TARINS PET PEEVES, PET PEEVE TWO: "DEEPEST CONDOLENCES" ETC.
Having compassion for someone when someone close to them dies is not a bad thing, showing that person you feel for them and offering your support is no bad thing either, but it’s not a stage show either and that is where tarins pet peeve comes in.
tarin is at the age now he is seeing lots of death happen, and has seen a lot of it, but over the years one of the things that’s really annoyed him is people, people who didn’t know the deceased well, if they knew them at all, dramatically saying “My deepest condolences”. Why do some humans do this? What is it with you guys? Why so drammatical? if someone did that to tarin, tarin would be very pissed. If someone tarin loved died, and then someone else who barely knew them dramatically announced their “deepest condolences” tarin would poke them in their eye, because it feels like they are treating the death of that someone like a chance to show off their acting chops, or maybe they’re being dramatic because they want to show they are better than everyone else at being there for someone who’s loved one has passed on, treating it like a pissing contest.
Whatever their reasons, when people are over dramatical about it, it feels as fake as it looks and it’s actually more hurtful than anything. tarin has learned this over the years and stopped saying crap like “you have tarins condolences” and “tarin is sorry for your loss” and sticks to stuff like “tarin was sad to hear of the passing of such and such” or something like that.
As for the “Loss” thing, tarin finds it difficult sometimes to see the “Loss”, but very easy to see the blessings and the gains from having that person in your life, and while it is true, some people are taken by death at far too young an age, as tarin has written before, when someone you know or love dies, they always leave behind something of themselves. Life is not what you make it, that’s commplete crap, alot of your life is affected by the people who come into it, for better or worse, they leave a trace of themselves with you, so much so that if they saw you crying over them dying, you know exactly what they would say, or if they saw you making that apple pie they used to make, you know exactly whether they would be a backseat pie maker or shove you out the way tutting saying “here I’ll do it” or whether they’ll let you try and sit there smiling, you wondering what they’re grinning at only to realise all too late, you forgot the apples and for them to laugh with you, eating pastry and a drinking a cuppa.
tarin calls it “who DNA.” they aren’t with you walking by you as a ghost or spectre,(or at least tarin doesn’t think so), just a part of who they are, left inside your core, your soul, that, because it’s your soul, you carry that who DNA with you everywhere, this part of who they were, and how they touched your life, with you for always. so the question is, if this is the case, where’s the loss? what is there to be dramatic about? and why are people around you being dramatic or overly dramatic rather, when you feel so blessed to have so much of the who DNA of the person who you love that has passed, left you with so much of it that you have a pretty good idea how they would react or what they would say in certain situations? how is that not a gain in your life? and why do you need some twonk telling you the deceased is “walking by you forever” when you know you feel much more within, you don’t need some ghost without?

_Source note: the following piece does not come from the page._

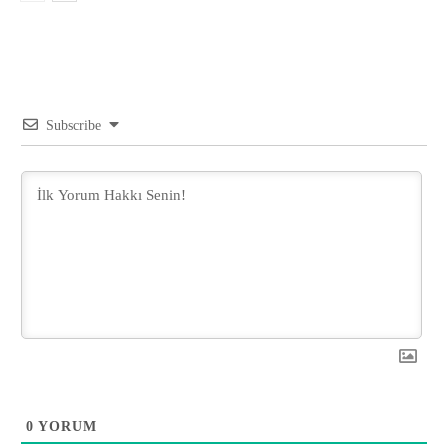
Subscribe
0
YORUM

so yeah that’s tarins pet peeve number two, people who over dramatise “condolences” and the like for effect, especially when they don’t really know the person passed they are pretending to know. do you agree, or do you have a different outlook? tarin must be honest, this has come about because of certain people and their actions. Tarin can understand people feeling close to musicians and the like through their work, and getting a little worked up about it, but this is something other. have a good day.